🤖 AI Summary
This work addresses the challenge of scarce mmWave and RFID signal data, which hinders the training of high-quality generative models. To overcome this limitation, the authors propose RF-CMG, a diffusion-based framework that leverages readily available WiFi signals to cross-modally synthesize high-fidelity mmWave and RFID signals. The key innovation lies in decoupling cross-modal generation into high-frequency distribution learning and low-frequency structural constraints, implemented through a Modality-Guided Embedding (MGE) module and a Low-Frequency Modality Consistency (LFMC) module. These components effectively mitigate source modality bias while preserving physical structure consistency. Experimental results demonstrate that the generated signals surpass those of existing generative models in quality and significantly enhance performance on downstream gesture recognition tasks.
📝 Abstract
AIGC has shown remarkable success in CV and NLP, and has recently demonstrated promising potential in the wireless domain. However, significant data imbalance exists across RF modalities, with abundant WiFi data but scarce mmWave and RFID data due to high acquisition cost.
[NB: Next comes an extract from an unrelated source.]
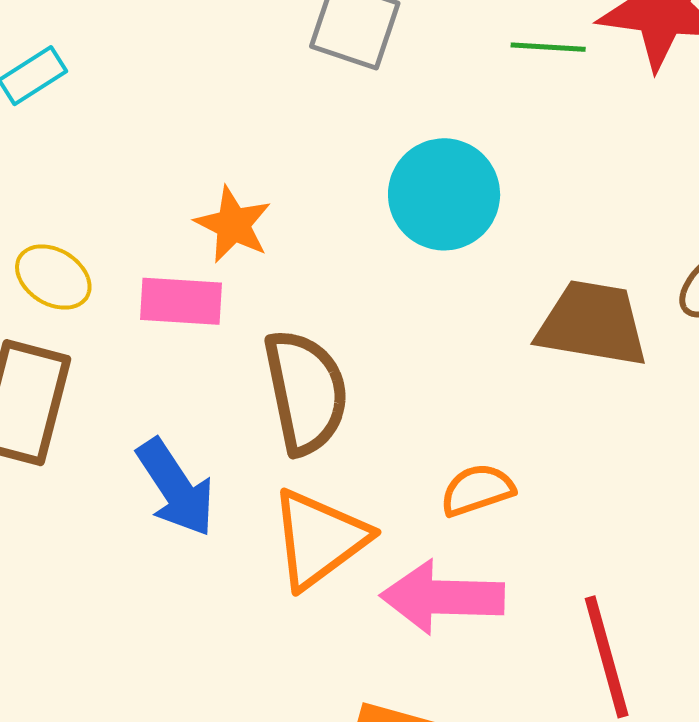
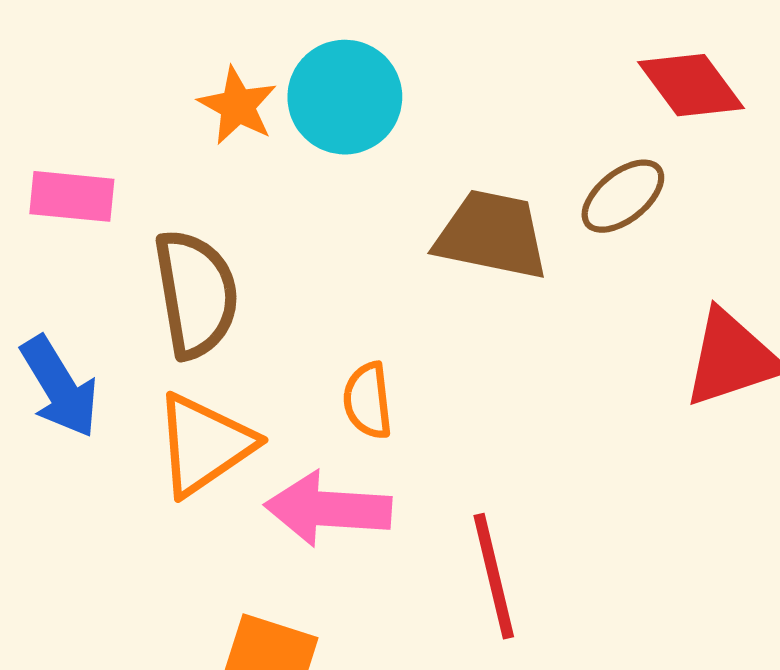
orange star: (233, 225) -> (238, 106), moved
orange semicircle: (477, 490) -> (368, 401), turned -80

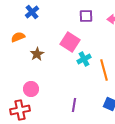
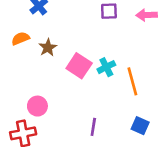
pink square: (70, 42) -> (79, 66), moved
brown star: (37, 54) -> (48, 48), moved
This makes it difficult to train high-quality generative models for these data-scarce modalities. In this work, we propose RF-CMG, a diffusion-based cross-modal generative method that leverages data-rich WiFi signals to synthesize high-fidelity RF data for scarce modalities including mmWave and RFID. The key insight of RF-CMG is to decouple cross-modal generation into high-frequency guidance and low-frequency constraint, which respectively learn high-frequency distribution from limited target modality data and preserve the underlying physical structure via low-frequency constraints during generation. On this basis, we introduce a Modality-Guided Embedding (MGE) module to steer the reverse diffusion trajectory toward the target high-frequency distribution, and a Low-Frequency Modality Consistency (LFMC) module to progressively enforce low-frequency constraints to suppress the accumulation of source-modality structural biases during inference, enabling high-quality target-modality generation. Performance comparison with several prevalent generative models demonstrates that RF-CMG achieves superior performance in synthesizing RFID and mmWave signals. We further showcase the effectiveness of the data generated by RF-CMG in gesture recognition tasks, and analyze the impact of the proportion of synthetic data on downstream performance.